Шендаука внезапно опомнился…
— Извиняюсь… — Он заложил правую руку за левую, а правую приложил к сердцу. — Очень извиняемся, наше вам извинение…
Потом они отдельно посидели, выпили. Расплатился Шендаука, он же на машине отвез Гиорги домой. По пути рассказал:
— Одним совом (Шендаука почему-то опускал звук «л» в слове «слово»), в ту пору в Тбилиси не достать было игральных карт. У меня же на базе всегда имелись для наших ребят. Пошла такая паласа (это слово Шендаука сказал по-русски), что мы — я, Гурген и Чечелашвили — выиграли по полмиллиона. Не думай, что старыми — новыми полмиллиона, — пояснил Шендаука. — А Твимба, наверное, года три уже не проигрывал в покер. Вот и вообрази, сколько нагреб он денег! Одним совом, узнал он про наши выигрыши и позвонил нам — не хотим ли мы трое повстречаться с ним? Мы назначили ему свидание. Одним совом, междугородная встреча состоялась на твоей территории. А здорово разыграл тебя Гурген, будто у него дома нельзя было устроить «совещание»! В гостинице играть мы побоялись и… А знаешь, какую штуку мы подстроили этому Твимбе! Вечная ему память! Я говорил тебе, что в те дни в городе не было игральных карт, но у меня хранилось на базе десятка два колод. Я накрапал все карты, снова сложил в колоды и отвез в один магазин, дал продавцу полсотни и сказал, чтобы выложил их на прилавок, когда еще раз приеду, — как только стану выходить из машины. Одним совом, мы вчетвером объехали весь город — купить карты. Твимба потешался, издевался: знал бы, говорит, что здесь карт нет, с собой привез, если бы доверили, конечно, вот вам и столица!
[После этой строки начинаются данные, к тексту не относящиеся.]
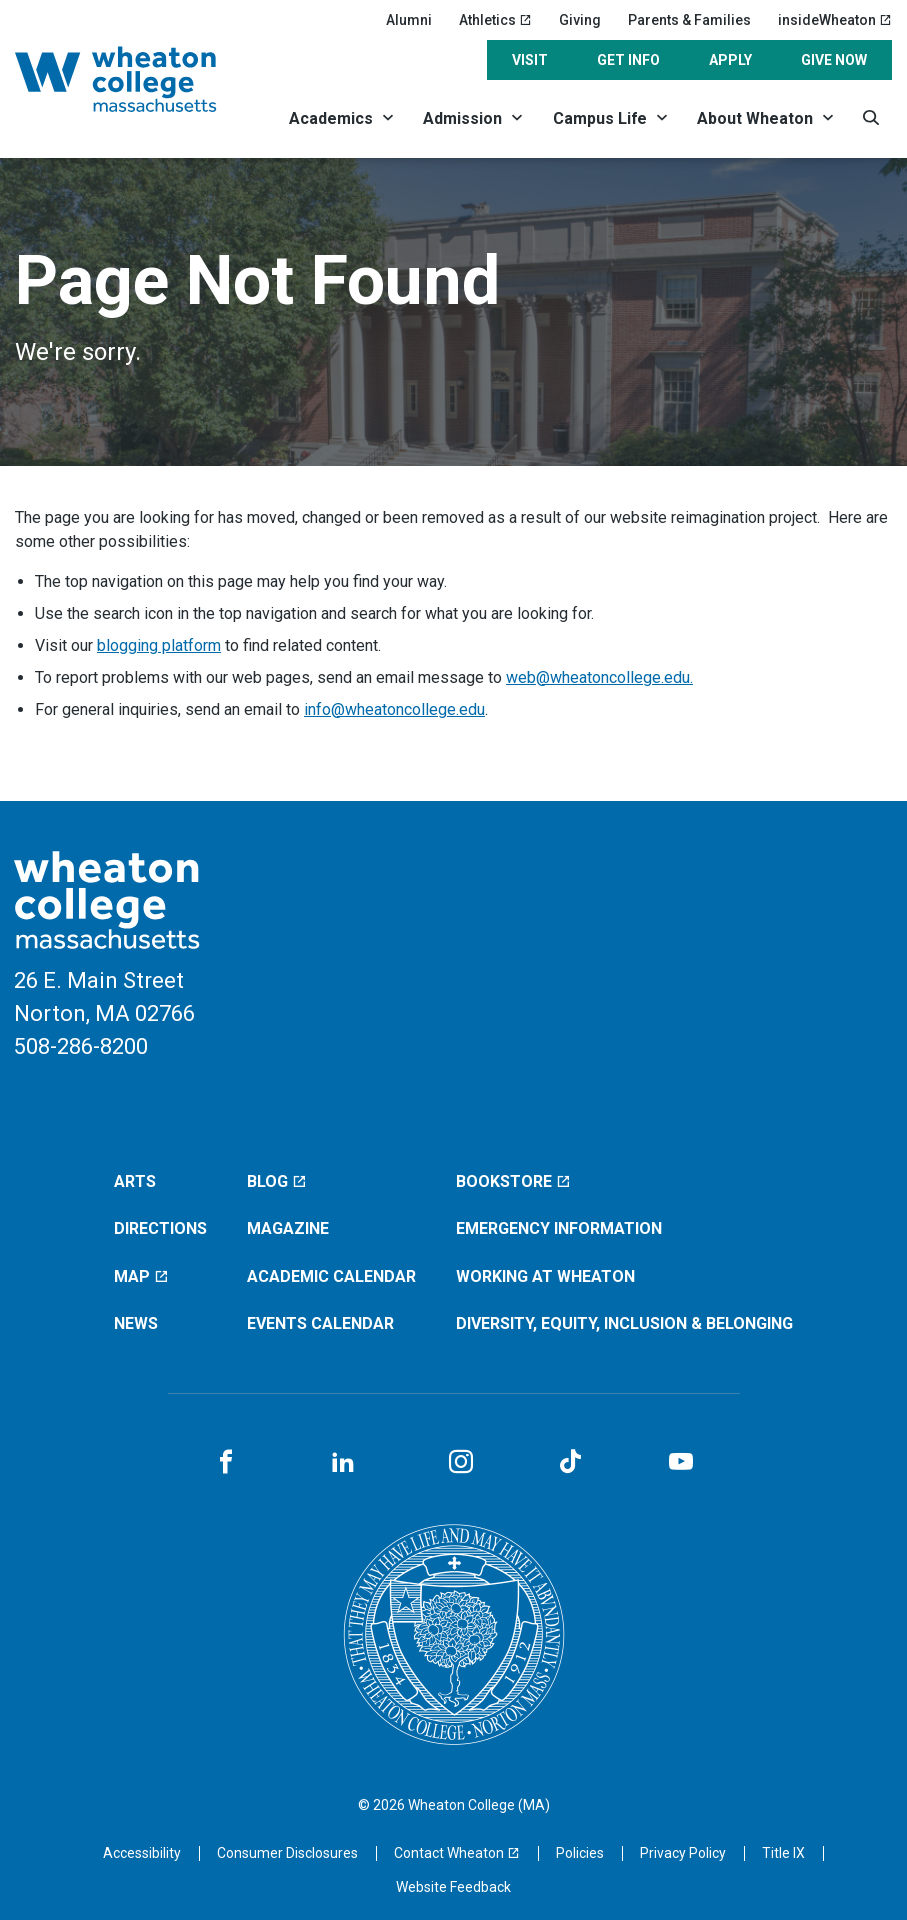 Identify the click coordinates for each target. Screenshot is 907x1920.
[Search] (871, 117)
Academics (331, 118)
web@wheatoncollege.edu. (599, 677)
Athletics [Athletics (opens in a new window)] (495, 20)
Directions (160, 1228)
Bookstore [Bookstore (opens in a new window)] (513, 1181)
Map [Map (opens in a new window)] (141, 1276)
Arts (135, 1181)
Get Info (628, 60)
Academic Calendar (331, 1276)
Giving (580, 20)
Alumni (409, 20)
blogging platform (159, 645)
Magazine (288, 1228)
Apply (730, 60)
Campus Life (600, 118)
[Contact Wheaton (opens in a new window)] (457, 1853)
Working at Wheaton (545, 1276)
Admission (462, 118)
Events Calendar (320, 1323)
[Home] (138, 79)
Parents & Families (689, 20)
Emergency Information (559, 1228)
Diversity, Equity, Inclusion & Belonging (624, 1323)
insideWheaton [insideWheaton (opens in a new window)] (835, 20)
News (136, 1323)
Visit (530, 60)
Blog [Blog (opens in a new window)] (277, 1181)
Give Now (834, 60)
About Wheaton (755, 118) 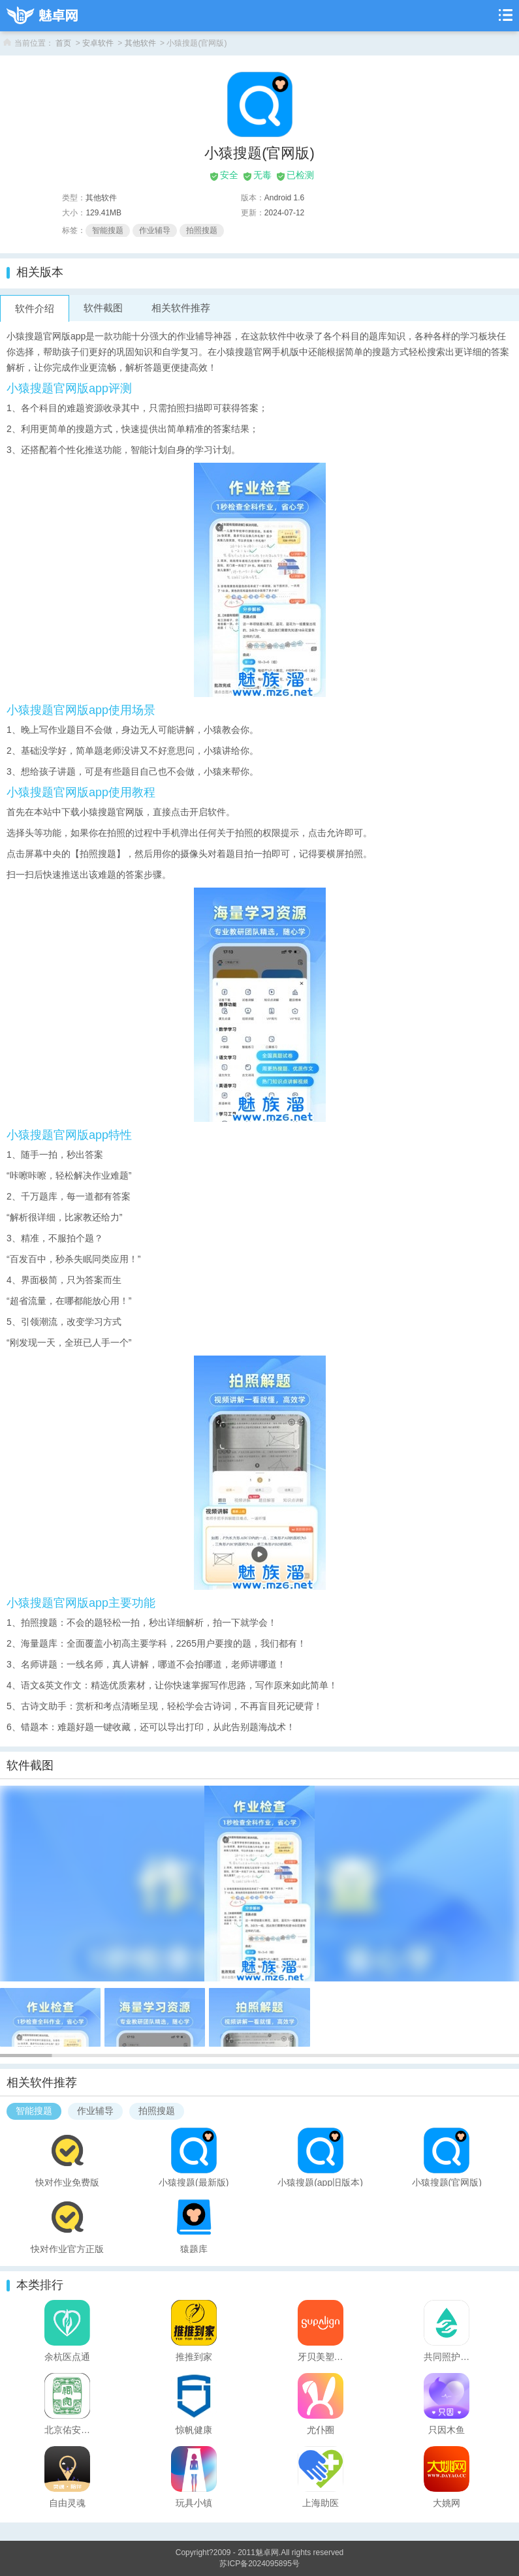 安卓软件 (98, 43)
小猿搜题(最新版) (193, 2181)
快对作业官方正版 (67, 2248)
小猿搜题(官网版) (447, 2181)
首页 (63, 43)
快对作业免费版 (67, 2181)
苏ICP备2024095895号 (259, 2563)
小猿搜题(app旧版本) (320, 2181)
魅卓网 (267, 2552)
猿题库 (194, 2248)
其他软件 (140, 43) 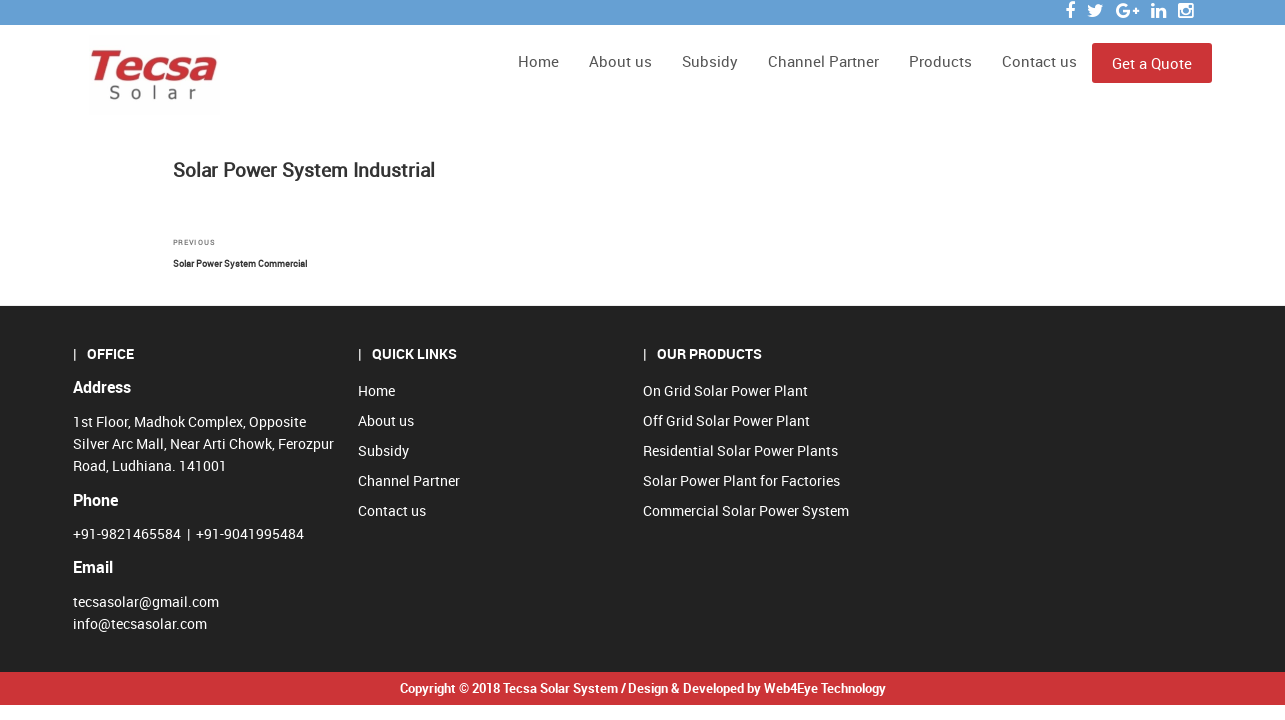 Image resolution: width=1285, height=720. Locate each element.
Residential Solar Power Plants (740, 450)
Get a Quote (1152, 63)
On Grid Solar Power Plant (725, 390)
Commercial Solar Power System (746, 510)
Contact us (1039, 61)
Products (940, 61)
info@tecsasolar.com (140, 623)
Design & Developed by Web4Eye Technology (757, 688)
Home (538, 61)
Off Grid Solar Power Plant (726, 420)
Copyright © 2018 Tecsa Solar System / (513, 688)
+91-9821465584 (127, 533)
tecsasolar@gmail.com (146, 601)
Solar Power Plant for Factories (741, 480)
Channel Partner (823, 61)
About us (620, 61)
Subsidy (710, 61)
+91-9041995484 (250, 533) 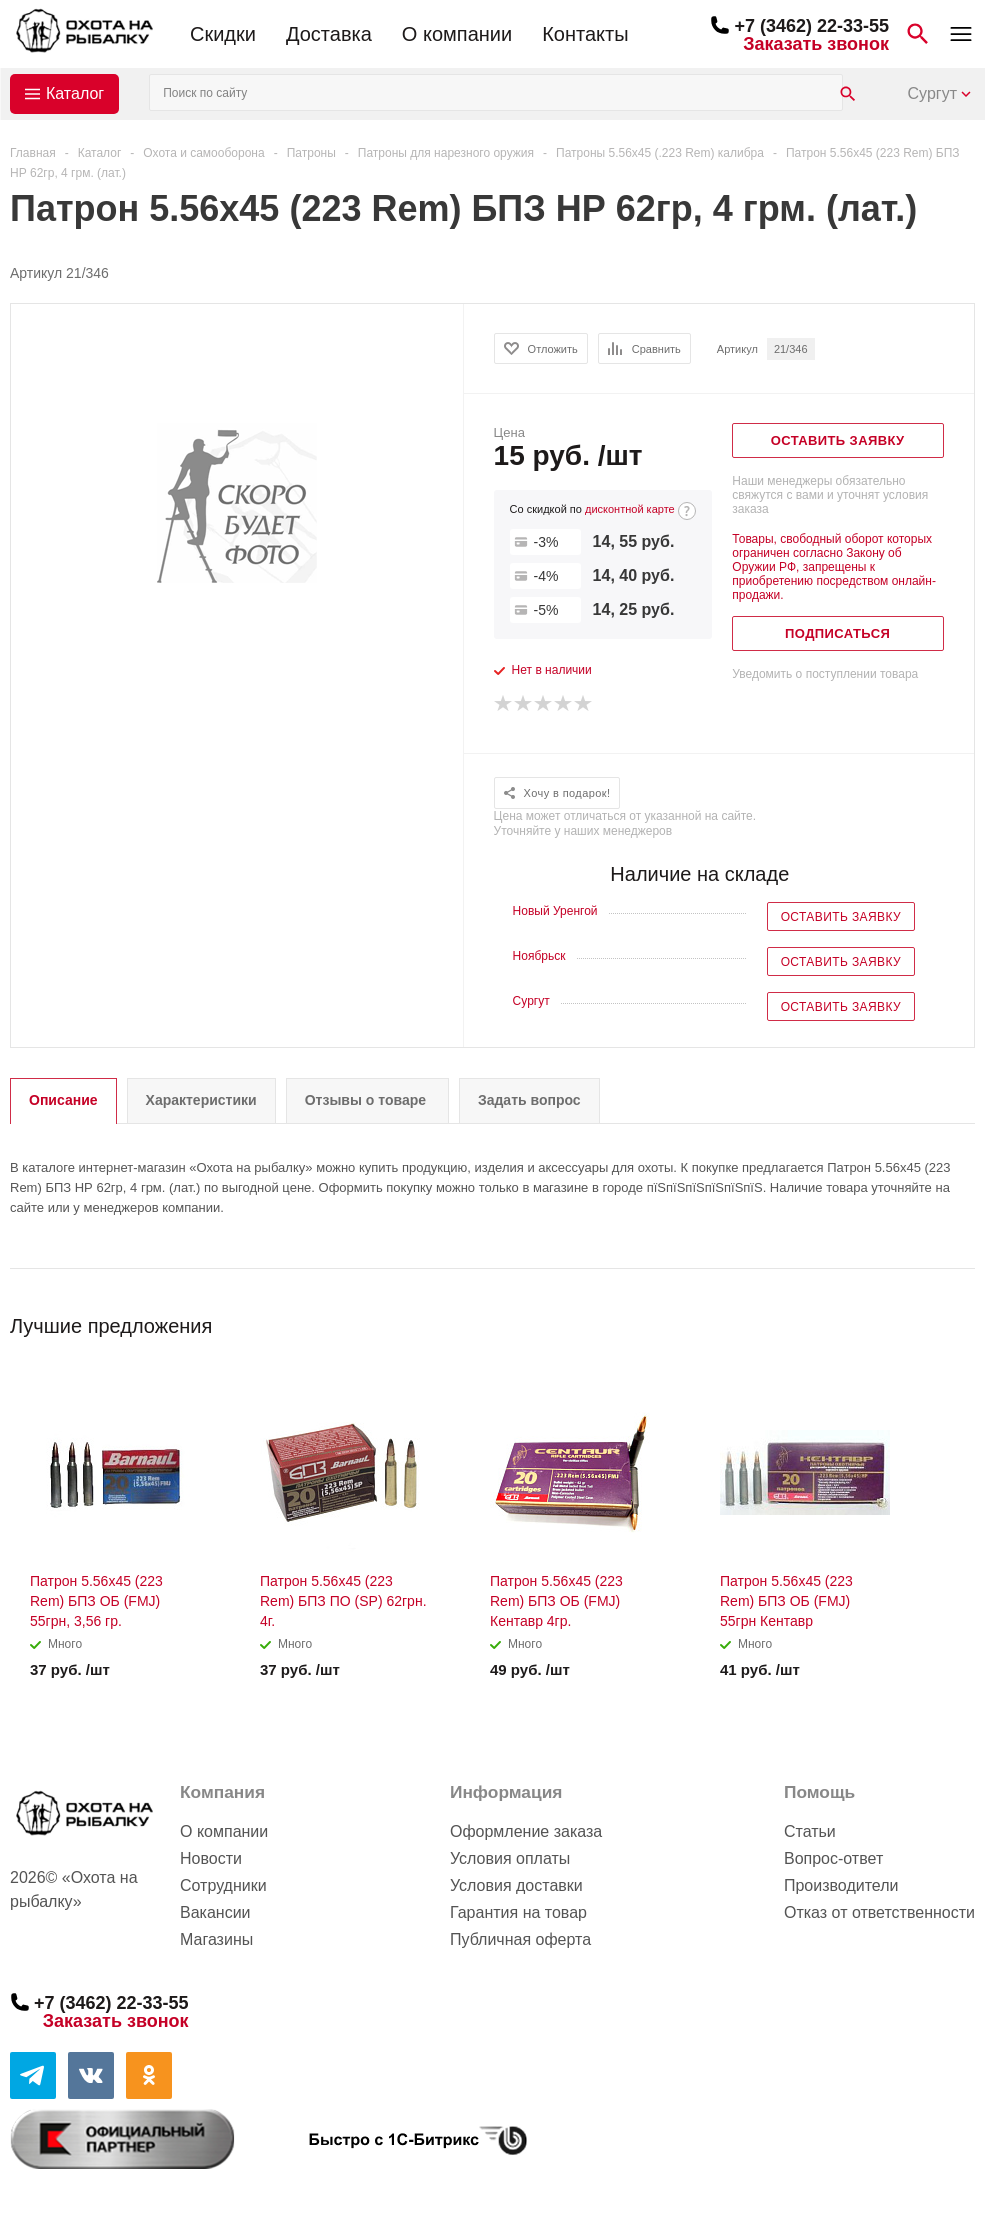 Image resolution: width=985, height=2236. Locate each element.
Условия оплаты (510, 1858)
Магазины (216, 1939)
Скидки (223, 34)
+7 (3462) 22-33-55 (811, 26)
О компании (457, 34)
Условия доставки (516, 1885)
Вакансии (215, 1912)
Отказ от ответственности (879, 1912)
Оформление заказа (526, 1831)
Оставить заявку (841, 917)
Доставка (329, 34)
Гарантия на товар (518, 1912)
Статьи (810, 1831)
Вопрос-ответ (833, 1858)
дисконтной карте (630, 509)
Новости (211, 1858)
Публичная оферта (520, 1939)
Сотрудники (223, 1885)
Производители (841, 1885)
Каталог (75, 93)
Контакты (585, 34) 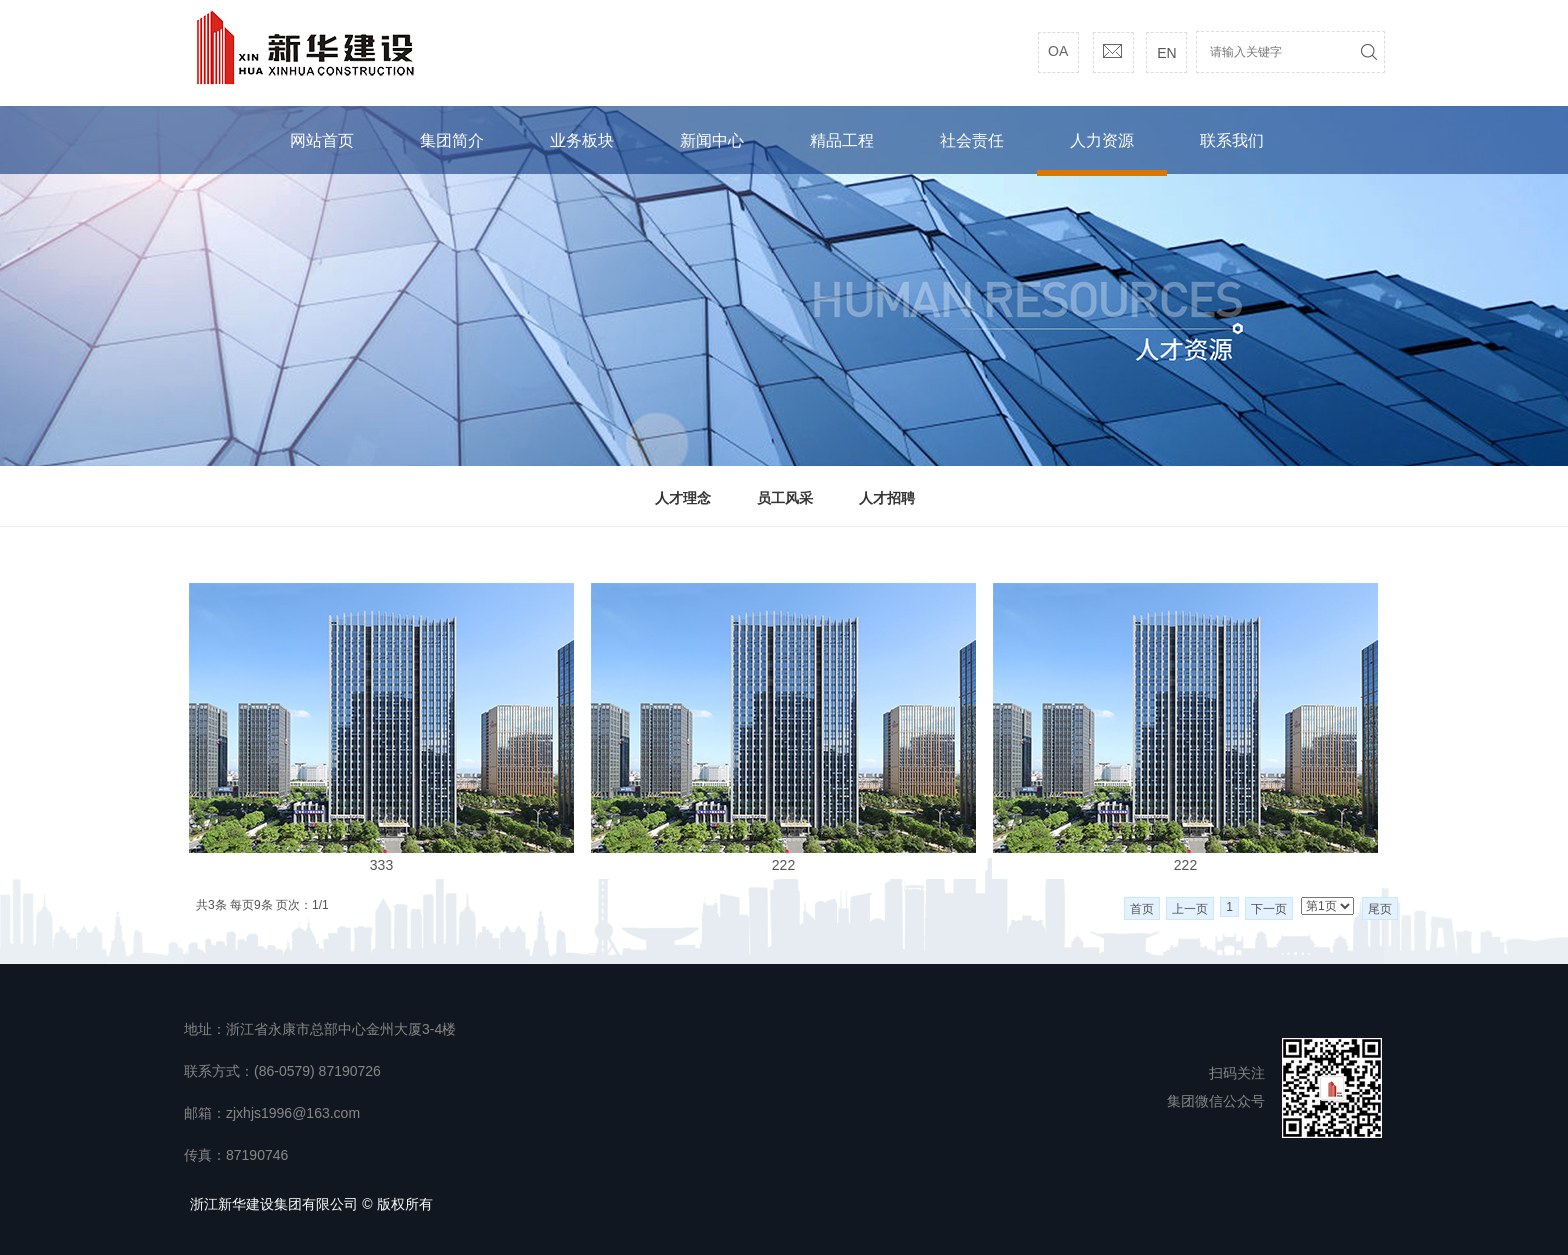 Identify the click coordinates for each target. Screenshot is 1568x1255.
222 (783, 865)
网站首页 (322, 140)
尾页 (1380, 909)
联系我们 (1232, 140)
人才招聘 (887, 498)
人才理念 (683, 498)
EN (1166, 53)
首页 (1142, 909)
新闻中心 (712, 140)
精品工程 (842, 140)
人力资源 (1102, 140)
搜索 (1368, 52)
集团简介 (452, 140)
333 (381, 865)
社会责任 (972, 140)
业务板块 (582, 140)
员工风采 (785, 498)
Мы тоже смеялись — какой сумасшедший станет бороться с противником его же оружием?! Одним совом, ездили-ездили, приехали в тот самый магазин. Как только я вышел из машины, Гурген сказал: если и тут не окажется карт, все — провалилась встреча. Твимба первым вбежал в магазин, почему-то не сомневался, что обыграет нас. Выскочил из магазина, кричит: «Есть!» — «Чего же не купил?» — сказал ему маэстро Чечелашвили. Твимба вернулся в магазин и скупил все колоды; одним словом, сам сунул голову в петлю. Как играет Гурген, знаешь? А с краплеными картами — представляешь? Один Гурген выиграл. Твимба на другой же день повез его с собой, расплатиться. Твимба денег с собой не носил, это все знали. Гурген вылетел утром на «Як-40». Отличный самолет, верно? Как считаешь? Утром полетел, а к ужину мы уже на Красном мосту были, делили чемодан денег. Одним словом, каждому досталось семьсот пятьдесят тысяч. Хорошо прошла операция! А недели две назад кто-то донес Твимбе. Он позвонил Гургену: «Хороши же вы, сволочи!» — и бросил трубку. Потом слег. Сердце подало сигнал. Сказали ему — инфаркт, а он встал через несколько дней. И снова свалился. Одним совом, в газете видел?